Another film proving surprisingly brutal and multi-faceted was Lady Macbeth, a period adaptation of Nikolai Leskov’s novella Lady Macbeth of the Mtsensk. It charts the chilling descent into violence of young Katherine (Florence Pugh, in her first leading role, and a name to watch), who is sold into a loveless marriage to an older man (Paul Hilton) in 19th century rural England. An initial affair with a roughly hewn groomsman (Cosmo Jarvis) suggests a trip into Bronte or Harlequin Romance territory but debut director William Oldroyd has a darker destination in store.
His representation of the period is shorn of the usual heavy drapes and fussy interiors,stripped back so that the rooms offer a sense of chilly abstinence rather than comfort — beautifully contrasted with the lush, moist greens of the rural landscape where his protagonist finds warmth despite the cold. As Katherine’s love comes under threat, she tips over into a dangerous obsession that unfolds in ways that seem all the more shocking because of the period setting.
Away from the Official Selection, the festival’s long-term commitment to Basque cinema continues to go from strength to strength. The festival offices have moved to a new permanent home in the past year in the city’s Tabakalera International Center for Contemporary Art. This cultural hub, which offers beautiful panoramic views of the city, is a converted former cigar factory that now houses galleries, a Basque film archive, community spaces, artists’ workshops and a cinema. It has also entered a partnership with the festival to offer the Zabaltegi-Tabakalera prize in one of the festival sidebar selections. The inaugural €20,000 ($22,500) prize went to Thorsten Schütte’s Eat That Question: Frank Zappa in His Own Words.

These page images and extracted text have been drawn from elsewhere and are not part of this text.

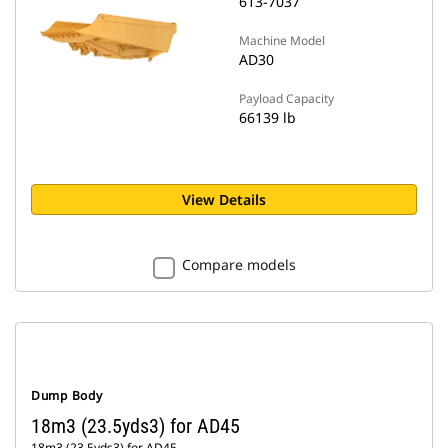
613-7037
Machine Model
AD30
Payload Capacity
66139 lb
View Details
Compare models
Dump Body
18m3 (23.5yds3) for AD45
18m3 (23.5yds3) for AD45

The Capital of Culture honor also resulted in omnibus film Kalebegiak, which along similar lines to New York, I Love You or Paris je t’aime, aims to showcase the city — the title translates as “looking at the streets.” It comprises 12 short films directed by some of the leading and upcoming names in Basque cinema, including Julio Medem (Sex and Lucia), Luiso Berdejo (writer of [REC]) and Asier Altuna (Amama) and fully deserves to make a name for itself on the festival circuit in the coming months.

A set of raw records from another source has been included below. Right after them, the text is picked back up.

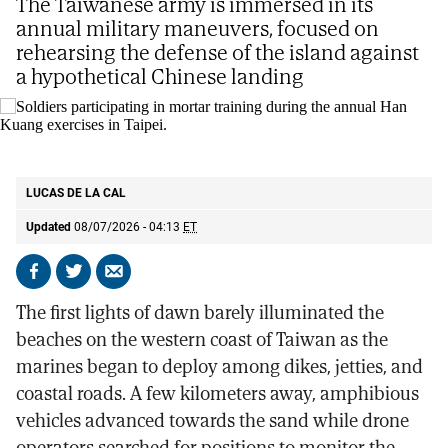
The Taiwanese army is immersed in its
annual military maneuvers, focused on
rehearsing the defense of the island against
a hypothetical Chinese landing
Soldiers participating in mortar training during the annual Han Kuang
exercises in Taipei.
AP
LUCAS DE LA CAL
Updated
08/07/2026 - 04:13
ET
Share
Share
Send
on
on
by
The first lights of dawn barely illuminated the
Facebook
X
email
beaches on the western coast of Taiwan as the
marines began to deploy among dikes, jetties, and
coastal roads. A few kilometers away, amphibious
vehicles advanced towards the sand while drone
operators searched for positions to monitor the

The films, which run at 10 minutes or less, range from the gentle childhood tale of love and adventure Txintorro, directed by Gracia Querejeta, to Medem’s period drama The Royal Whale, which sees Queen Maria Christina take an unusual boat trip in the bay. What is most impressive about the collection, however, is that the directors are looking to scrutinize the city as well as celebrate it. The reality of homelessness is examined by Imanol Uribe in documentary La casa del frio (House of the Cold), which opens a door into the lives of those forced to live in the city’s cramped hostel by night and walk the streets by day, while September, directed by Altuna and Telmo Esnal, is a gripping tale of suspense that shows both the joys and perils of the sea.

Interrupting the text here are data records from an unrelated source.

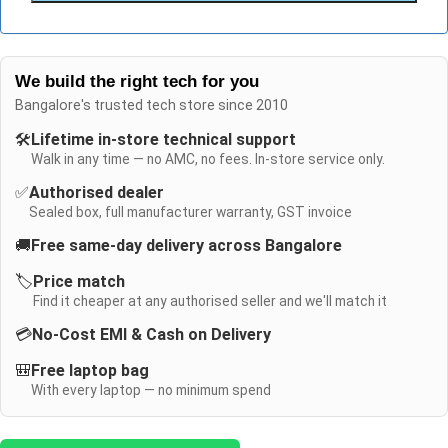
We build the right tech for you
Bangalore's trusted tech store since 2010
🛠️
Lifetime in-store technical support
Walk in any time — no AMC, no fees. In-store service only.
✅
Authorised dealer
Sealed box, full manufacturer warranty, GST invoice
🚚
Free same-day delivery across Bangalore
🏷️
Price match
Find it cheaper at any authorised seller and we'll match it
💳
No-Cost EMI & Cash on Delivery
🎒
Free laptop bag
With every laptop — no minimum spend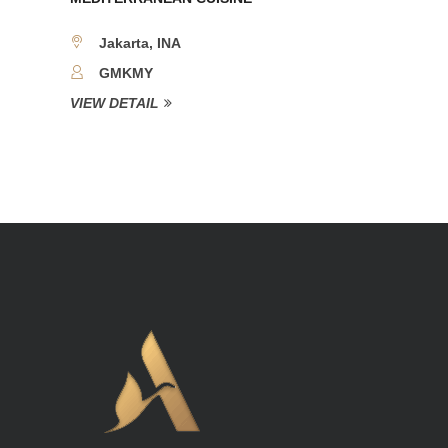
Jakarta, INA
GMKMY
VIEW DETAIL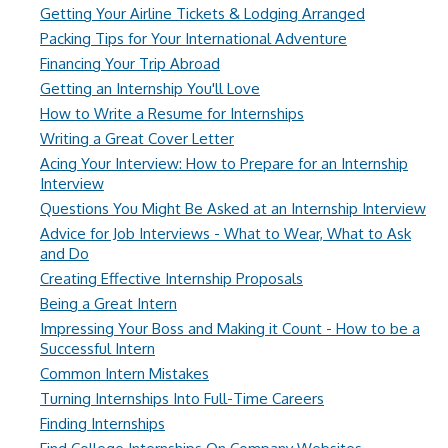
Getting Your Airline Tickets & Lodging Arranged
Packing Tips for Your International Adventure
Financing Your Trip Abroad
Getting an Internship You'll Love
How to Write a Resume for Internships
Writing a Great Cover Letter
Acing Your Interview: How to Prepare for an Internship
Interview
Questions You Might Be Asked at an Internship Interview
Advice for Job Interviews - What to Wear, What to Ask
and Do
Creating Effective Internship Proposals
Being a Great Intern
Impressing Your Boss and Making it Count - How to be a
Successful Intern
Common Intern Mistakes
Turning Internships Into Full-Time Careers
Finding Internships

The festival also continues to actively pursue diversity in its industry programs, this year announcing a Glocal in Progress initiative that will screen post-production European movies in non-hegemonic languages (those not in English, French, Italian, Spanish or German) for producers, distributors, sales agents and programmers in 2017, in a bid help their completion and broaden their circulation beyond their specific regions. These are, the festival argues: “Grains of sand which, gradually, every year, the Festival unfailingly contributes to ensuring cinema continues to act as the arm of understanding, solidarity and commitment we need so badly.”